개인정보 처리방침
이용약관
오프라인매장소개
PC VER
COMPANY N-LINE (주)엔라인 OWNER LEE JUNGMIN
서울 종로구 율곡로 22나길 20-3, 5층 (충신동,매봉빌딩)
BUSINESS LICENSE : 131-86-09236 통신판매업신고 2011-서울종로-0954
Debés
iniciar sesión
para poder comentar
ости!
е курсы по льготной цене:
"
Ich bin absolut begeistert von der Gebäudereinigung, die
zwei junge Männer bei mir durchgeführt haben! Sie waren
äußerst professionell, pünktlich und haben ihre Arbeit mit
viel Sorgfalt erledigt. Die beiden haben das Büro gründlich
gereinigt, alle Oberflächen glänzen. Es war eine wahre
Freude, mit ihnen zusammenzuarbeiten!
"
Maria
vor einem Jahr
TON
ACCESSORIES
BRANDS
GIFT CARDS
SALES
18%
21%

...

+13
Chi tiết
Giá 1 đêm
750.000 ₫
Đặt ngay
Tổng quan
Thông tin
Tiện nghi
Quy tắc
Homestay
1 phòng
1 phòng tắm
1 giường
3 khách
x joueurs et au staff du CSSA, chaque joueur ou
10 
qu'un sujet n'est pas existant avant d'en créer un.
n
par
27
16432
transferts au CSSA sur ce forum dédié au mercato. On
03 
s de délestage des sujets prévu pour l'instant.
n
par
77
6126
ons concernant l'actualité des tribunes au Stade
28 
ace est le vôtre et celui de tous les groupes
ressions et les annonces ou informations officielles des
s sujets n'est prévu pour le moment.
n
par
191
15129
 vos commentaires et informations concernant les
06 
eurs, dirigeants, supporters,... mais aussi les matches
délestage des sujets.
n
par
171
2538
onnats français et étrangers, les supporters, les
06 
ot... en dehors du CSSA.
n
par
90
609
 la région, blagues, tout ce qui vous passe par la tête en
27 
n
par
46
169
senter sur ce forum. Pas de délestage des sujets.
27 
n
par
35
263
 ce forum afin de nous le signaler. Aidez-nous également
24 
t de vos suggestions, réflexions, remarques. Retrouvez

▸ Work order: Restate word for word the entries above, starting at the line with "s sujets n'est prévu pour le moment." and ending at the line with "t de vos suggestions, réflexions, remarques.", inclusive, and no others.

▸ Answer space:
s sujets n'est prévu pour le moment.
n
par
191
15129
 vos commentaires et informations concernant les
06 
eurs, dirigeants, supporters,... mais aussi les matches
délestage des sujets.
n
par
171
2538
onnats français et étrangers, les supporters, les
06 
ot... en dehors du CSSA.
n
par
90
609
 la région, blagues, tout ce qui vous passe par la tête en
27 
n
par
46
169
senter sur ce forum. Pas de délestage des sujets.
27 
n
par
35
263
 ce forum afin de nous le signaler. Aidez-nous également
24 
t de vos suggestions, réflexions, remarques. Retrouvez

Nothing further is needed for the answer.